- **WHAT THE TASK REQUIRES**
Would you output all the lines below precisely as they stand, leaving each picture out?

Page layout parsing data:
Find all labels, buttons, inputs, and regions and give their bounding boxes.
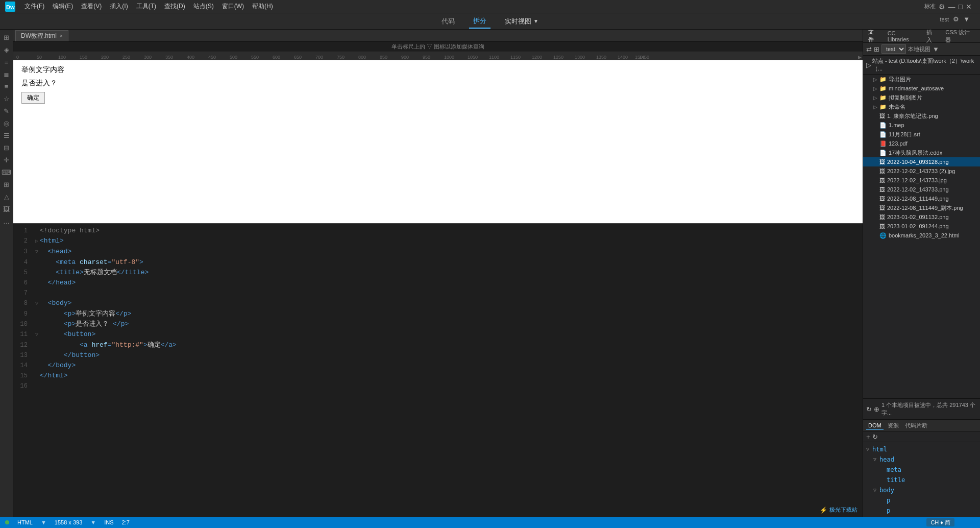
dom-add-icon[interactable]: + xyxy=(866,433,870,441)
sidebar-icon-eye[interactable]: ◎ xyxy=(1,117,12,129)
status-dropdown[interactable]: ▼ xyxy=(41,519,46,525)
dom-arrow-html: ▽ xyxy=(866,445,871,454)
live-view-arrow: ▼ xyxy=(533,18,538,24)
sidebar-icon-code[interactable]: ⌨ xyxy=(1,166,12,178)
file-tab-close[interactable]: × xyxy=(60,33,63,39)
tree-item-cornell[interactable]: 🖼 1. 康奈尔笔记法.png xyxy=(863,111,980,121)
dw-logo: Dw xyxy=(4,1,16,13)
tree-item-png7[interactable]: 🖼 2023-01-02_091244.png xyxy=(863,222,980,231)
tab-split[interactable]: 拆分 xyxy=(469,14,491,29)
image-icon-jpg2: 🖼 xyxy=(879,168,885,174)
dom-tab-snippets[interactable]: 代码片断 xyxy=(903,421,929,430)
right-tab-cc[interactable]: CC Libraries xyxy=(885,30,921,43)
dom-panel: DOM 资源 代码片断 + ↻ ▽ html xyxy=(863,419,980,528)
menu-tools[interactable]: 工具(T) xyxy=(132,0,160,13)
tree-item-pdf[interactable]: 📕 123.pdf xyxy=(863,139,980,148)
image-icon-png1: 🖼 xyxy=(879,159,885,165)
file-tab[interactable]: DW教程.html × xyxy=(15,30,68,41)
menu-site[interactable]: 站点(S) xyxy=(189,0,218,13)
sidebar-icon-pencil[interactable]: ✎ xyxy=(1,105,12,116)
right-toolbar-icon1[interactable]: ⇄ xyxy=(866,45,872,53)
new-site-icon[interactable]: ⊕ xyxy=(874,405,879,413)
dom-tree: ▽ html ▽ head meta xyxy=(863,442,980,528)
tree-item-png1[interactable]: 🖼 2022-10-04_093128.png xyxy=(863,157,980,166)
sidebar-icon-css[interactable]: ◈ xyxy=(1,44,12,55)
tree-item-png4[interactable]: 🖼 2022-12-08_111449.png xyxy=(863,194,980,203)
menu-window[interactable]: 窗口(W) xyxy=(218,0,248,13)
sidebar-icon-insert[interactable]: ⊞ xyxy=(1,32,12,43)
folder-icon: 📁 xyxy=(879,76,887,83)
tree-item-html2[interactable]: 🌐 bookmarks_2023_3_22.html xyxy=(863,231,980,240)
sidebar-icon-move[interactable]: ✛ xyxy=(1,154,12,165)
code-line-11: 11 ▽ <button> xyxy=(13,329,863,340)
sidebar-icon-list[interactable]: ☰ xyxy=(1,130,12,141)
dom-node-p1[interactable]: p xyxy=(866,495,977,506)
sidebar-icon-shapes[interactable]: △ xyxy=(1,191,12,202)
dom-refresh-icon[interactable]: ↻ xyxy=(872,433,878,441)
dom-node-body[interactable]: ▽ body xyxy=(866,485,977,495)
right-toolbar-dropdown[interactable]: ▼ xyxy=(933,45,939,53)
right-panel-tabs: 文件 CC Libraries 插入 CSS 设计器 xyxy=(863,30,980,43)
sidebar-icon-snippets[interactable]: ≣ xyxy=(1,68,12,80)
gear-icon[interactable]: ⚙ xyxy=(939,3,945,11)
sidebar-icon-image[interactable]: 🖼 xyxy=(1,203,12,214)
tree-item-eddx[interactable]: 📄 17种头脑风暴法.eddx xyxy=(863,148,980,157)
tree-item-export[interactable]: ▷ 📁 导出图片 xyxy=(863,75,980,84)
image-icon-png5: 🖼 xyxy=(879,205,885,211)
menu-view[interactable]: 查看(V) xyxy=(77,0,106,13)
tree-item-png5[interactable]: 🖼 2022-12-08_111449_副本.png xyxy=(863,203,980,212)
code-pane: 1 <!doctype html> 2 ▷ <html> 3 ▽ <head> xyxy=(13,224,863,528)
tree-item-mep[interactable]: 📄 1.mep xyxy=(863,121,980,130)
right-toolbar-icon2[interactable]: ⊞ xyxy=(874,45,879,53)
menu-help[interactable]: 帮助(H) xyxy=(248,0,277,13)
tree-item-mindmaster[interactable]: ▷ 📁 mindmaster_autosave xyxy=(863,84,980,93)
tree-item-copy-images[interactable]: ▷ 📁 拟复制到图片 xyxy=(863,93,980,102)
site-expand-icon[interactable]: ▷ xyxy=(866,61,871,69)
watermark-text: 极光下载站 xyxy=(829,506,857,514)
maximize-icon[interactable]: □ xyxy=(959,3,963,11)
dom-node-html[interactable]: ▽ html xyxy=(866,444,977,454)
close-icon[interactable]: ✕ xyxy=(966,3,972,11)
status-indicator xyxy=(5,520,9,524)
dom-node-p2[interactable]: p xyxy=(866,506,977,516)
workspace-dropdown-icon[interactable]: ▼ xyxy=(963,15,970,23)
workspace-settings-icon[interactable]: ⚙ xyxy=(953,15,959,23)
tree-item-png6[interactable]: 🖼 2023-01-02_091132.png xyxy=(863,212,980,222)
tree-item-srt[interactable]: 📄 11月28日.srt xyxy=(863,130,980,139)
menu-insert[interactable]: 插入(I) xyxy=(106,0,132,13)
dimensions-dropdown[interactable]: ▼ xyxy=(90,519,96,525)
settings-icon[interactable]: 标准 xyxy=(924,3,936,10)
image-icon-png4: 🖼 xyxy=(879,196,885,202)
code-line-5: 5 <title>无标题文档</title> xyxy=(13,268,863,278)
file-icon-mep: 📄 xyxy=(879,122,887,129)
tree-item-unnamed[interactable]: ▷ 📁 未命名 xyxy=(863,102,980,111)
dom-tab-resources[interactable]: 资源 xyxy=(886,421,901,430)
tab-live-view[interactable]: 实时视图 ▼ xyxy=(501,15,543,28)
menu-find[interactable]: 查找(D) xyxy=(160,0,189,13)
tab-code[interactable]: 代码 xyxy=(437,15,459,28)
sidebar-icon-files[interactable]: ≡ xyxy=(1,56,12,67)
dom-node-title[interactable]: title xyxy=(866,475,977,485)
site-select[interactable]: test xyxy=(881,44,906,54)
preview-confirm-button[interactable]: 确定 xyxy=(21,92,45,104)
refresh-icon[interactable]: ↻ xyxy=(866,405,872,413)
tree-item-png3[interactable]: 🖼 2022-12-02_143733.png xyxy=(863,185,980,194)
file-tree-header: ▷ 站点 - test (D:\tools\桌面\work（2）\work（..… xyxy=(863,56,980,75)
dom-node-meta[interactable]: meta xyxy=(866,465,977,475)
dom-tab-dom[interactable]: DOM xyxy=(866,421,884,430)
code-line-8: 8 ▽ <body> xyxy=(13,298,863,309)
dom-node-head[interactable]: ▽ head xyxy=(866,454,977,465)
sidebar-icon-layers[interactable]: ⊟ xyxy=(1,142,12,153)
tab-bar: DW教程.html × xyxy=(13,30,863,42)
sidebar-icon-more[interactable]: … xyxy=(1,215,12,227)
sidebar-icon-search[interactable]: ≡ xyxy=(1,81,12,92)
tree-item-jpg2[interactable]: 🖼 2022-12-02_143733 (2).jpg xyxy=(863,166,980,176)
folder-icon-mindmaster: 📁 xyxy=(879,85,887,92)
sidebar-icon-star[interactable]: ☆ xyxy=(1,93,12,104)
preview-pane: 举例文字内容 是否进入？ 确定 xyxy=(13,60,863,224)
sidebar-icon-grid[interactable]: ⊞ xyxy=(1,179,12,190)
minimize-icon[interactable]: — xyxy=(948,3,955,11)
menu-edit[interactable]: 编辑(E) xyxy=(48,0,77,13)
tree-item-jpg3[interactable]: 🖼 2022-12-02_143733.jpg xyxy=(863,176,980,185)
menu-file[interactable]: 文件(F) xyxy=(20,0,48,13)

- **RESULT BELOW**
Find all labels, buttons, inputs, and regions and give their bounding boxes.
dom-add-icon[interactable]: + xyxy=(866,433,870,441)
sidebar-icon-eye[interactable]: ◎ xyxy=(1,117,12,129)
status-dropdown[interactable]: ▼ xyxy=(41,519,46,525)
dom-arrow-html: ▽ xyxy=(866,445,871,454)
live-view-arrow: ▼ xyxy=(533,18,538,24)
sidebar-icon-code[interactable]: ⌨ xyxy=(1,166,12,178)
file-tab-close[interactable]: × xyxy=(60,33,63,39)
tree-item-cornell[interactable]: 🖼 1. 康奈尔笔记法.png xyxy=(863,111,980,121)
dw-logo: Dw xyxy=(4,1,16,13)
tree-item-png7[interactable]: 🖼 2023-01-02_091244.png xyxy=(863,222,980,231)
tab-split[interactable]: 拆分 xyxy=(469,14,491,29)
image-icon-jpg2: 🖼 xyxy=(879,168,885,174)
dom-tab-snippets[interactable]: 代码片断 xyxy=(903,421,929,430)
right-tab-cc[interactable]: CC Libraries xyxy=(885,30,921,43)
dom-panel: DOM 资源 代码片断 + ↻ ▽ html xyxy=(863,419,980,528)
menu-tools[interactable]: 工具(T) xyxy=(132,0,160,13)
tree-item-pdf[interactable]: 📕 123.pdf xyxy=(863,139,980,148)
image-icon-png1: 🖼 xyxy=(879,159,885,165)
file-tab[interactable]: DW教程.html × xyxy=(15,30,68,41)
menu-site[interactable]: 站点(S) xyxy=(189,0,218,13)
sidebar-icon-pencil[interactable]: ✎ xyxy=(1,105,12,116)
right-toolbar-icon1[interactable]: ⇄ xyxy=(866,45,872,53)
new-site-icon[interactable]: ⊕ xyxy=(874,405,879,413)
dom-tree: ▽ html ▽ head meta xyxy=(863,442,980,528)
tree-item-png1[interactable]: 🖼 2022-10-04_093128.png xyxy=(863,157,980,166)
sidebar-icon-css[interactable]: ◈ xyxy=(1,44,12,55)
tree-item-png4[interactable]: 🖼 2022-12-08_111449.png xyxy=(863,194,980,203)
menu-window[interactable]: 窗口(W) xyxy=(218,0,248,13)
sidebar-icon-insert[interactable]: ⊞ xyxy=(1,32,12,43)
folder-icon: 📁 xyxy=(879,76,887,83)
tree-item-html2[interactable]: 🌐 bookmarks_2023_3_22.html xyxy=(863,231,980,240)
sidebar-icon-move[interactable]: ✛ xyxy=(1,154,12,165)
code-line-11: 11 ▽ <button> xyxy=(13,329,863,340)
sidebar-icon-list[interactable]: ☰ xyxy=(1,130,12,141)
dom-node-p1[interactable]: p xyxy=(866,495,977,506)
sidebar-icon-shapes[interactable]: △ xyxy=(1,191,12,202)
dom-refresh-icon[interactable]: ↻ xyxy=(872,433,878,441)
dom-node-body[interactable]: ▽ body xyxy=(866,485,977,495)
right-toolbar-dropdown[interactable]: ▼ xyxy=(933,45,939,53)
right-panel-tabs: 文件 CC Libraries 插入 CSS 设计器 xyxy=(863,30,980,43)
sidebar-icon-snippets[interactable]: ≣ xyxy=(1,68,12,80)
gear-icon[interactable]: ⚙ xyxy=(939,3,945,11)
sidebar-icon-image[interactable]: 🖼 xyxy=(1,203,12,214)
tree-item-eddx[interactable]: 📄 17种头脑风暴法.eddx xyxy=(863,148,980,157)
tree-item-export[interactable]: ▷ 📁 导出图片 xyxy=(863,75,980,84)
image-icon-png5: 🖼 xyxy=(879,205,885,211)
menu-view[interactable]: 查看(V) xyxy=(77,0,106,13)
tree-item-png5[interactable]: 🖼 2022-12-08_111449_副本.png xyxy=(863,203,980,212)
code-pane: 1 <!doctype html> 2 ▷ <html> 3 ▽ <head> xyxy=(13,224,863,528)
tree-item-mep[interactable]: 📄 1.mep xyxy=(863,121,980,130)
right-toolbar-icon2[interactable]: ⊞ xyxy=(874,45,879,53)
menu-help[interactable]: 帮助(H) xyxy=(248,0,277,13)
tree-item-mindmaster[interactable]: ▷ 📁 mindmaster_autosave xyxy=(863,84,980,93)
tree-item-copy-images[interactable]: ▷ 📁 拟复制到图片 xyxy=(863,93,980,102)
site-expand-icon[interactable]: ▷ xyxy=(866,61,871,69)
watermark-text: 极光下载站 xyxy=(829,506,857,514)
maximize-icon[interactable]: □ xyxy=(959,3,963,11)
dom-node-html[interactable]: ▽ html xyxy=(866,444,977,454)
close-icon[interactable]: ✕ xyxy=(966,3,972,11)
status-indicator xyxy=(5,520,9,524)
dom-node-p2[interactable]: p xyxy=(866,506,977,516)
workspace-dropdown-icon[interactable]: ▼ xyxy=(963,15,970,23)
workspace-settings-icon[interactable]: ⚙ xyxy=(953,15,959,23)
tree-item-png6[interactable]: 🖼 2023-01-02_091132.png xyxy=(863,212,980,222)
tree-item-srt[interactable]: 📄 11月28日.srt xyxy=(863,130,980,139)
menu-insert[interactable]: 插入(I) xyxy=(106,0,132,13)
dimensions-dropdown[interactable]: ▼ xyxy=(90,519,96,525)
settings-icon[interactable]: 标准 xyxy=(924,3,936,10)
image-icon-png4: 🖼 xyxy=(879,196,885,202)
code-line-5: 5 <title>无标题文档</title> xyxy=(13,268,863,278)
file-icon-mep: 📄 xyxy=(879,122,887,129)
tree-item-unnamed[interactable]: ▷ 📁 未命名 xyxy=(863,102,980,111)
dom-tab-resources[interactable]: 资源 xyxy=(886,421,901,430)
tab-live-view[interactable]: 实时视图 ▼ xyxy=(501,15,543,28)
menu-find[interactable]: 查找(D) xyxy=(160,0,189,13)
tab-code[interactable]: 代码 xyxy=(437,15,459,28)
sidebar-icon-files[interactable]: ≡ xyxy=(1,56,12,67)
dom-node-title[interactable]: title xyxy=(866,475,977,485)
site-select[interactable]: test xyxy=(881,44,906,54)
preview-confirm-button[interactable]: 确定 xyxy=(21,92,45,104)
refresh-icon[interactable]: ↻ xyxy=(866,405,872,413)
tree-item-png3[interactable]: 🖼 2022-12-02_143733.png xyxy=(863,185,980,194)
file-tree-header: ▷ 站点 - test (D:\tools\桌面\work（2）\work（..… xyxy=(863,56,980,75)
dom-node-meta[interactable]: meta xyxy=(866,465,977,475)
dom-tab-dom[interactable]: DOM xyxy=(866,421,884,430)
code-line-8: 8 ▽ <body> xyxy=(13,298,863,309)
dom-node-head[interactable]: ▽ head xyxy=(866,454,977,465)
sidebar-icon-layers[interactable]: ⊟ xyxy=(1,142,12,153)
tab-bar: DW教程.html × xyxy=(13,30,863,42)
sidebar-icon-more[interactable]: … xyxy=(1,215,12,227)
sidebar-icon-search[interactable]: ≡ xyxy=(1,81,12,92)
tree-item-jpg2[interactable]: 🖼 2022-12-02_143733 (2).jpg xyxy=(863,166,980,176)
folder-icon-mindmaster: 📁 xyxy=(879,85,887,92)
sidebar-icon-star[interactable]: ☆ xyxy=(1,93,12,104)
preview-pane: 举例文字内容 是否进入？ 确定 xyxy=(13,60,863,224)
sidebar-icon-grid[interactable]: ⊞ xyxy=(1,179,12,190)
minimize-icon[interactable]: — xyxy=(948,3,955,11)
menu-edit[interactable]: 编辑(E) xyxy=(48,0,77,13)
tree-item-jpg3[interactable]: 🖼 2022-12-02_143733.jpg xyxy=(863,176,980,185)
menu-file[interactable]: 文件(F) xyxy=(20,0,48,13)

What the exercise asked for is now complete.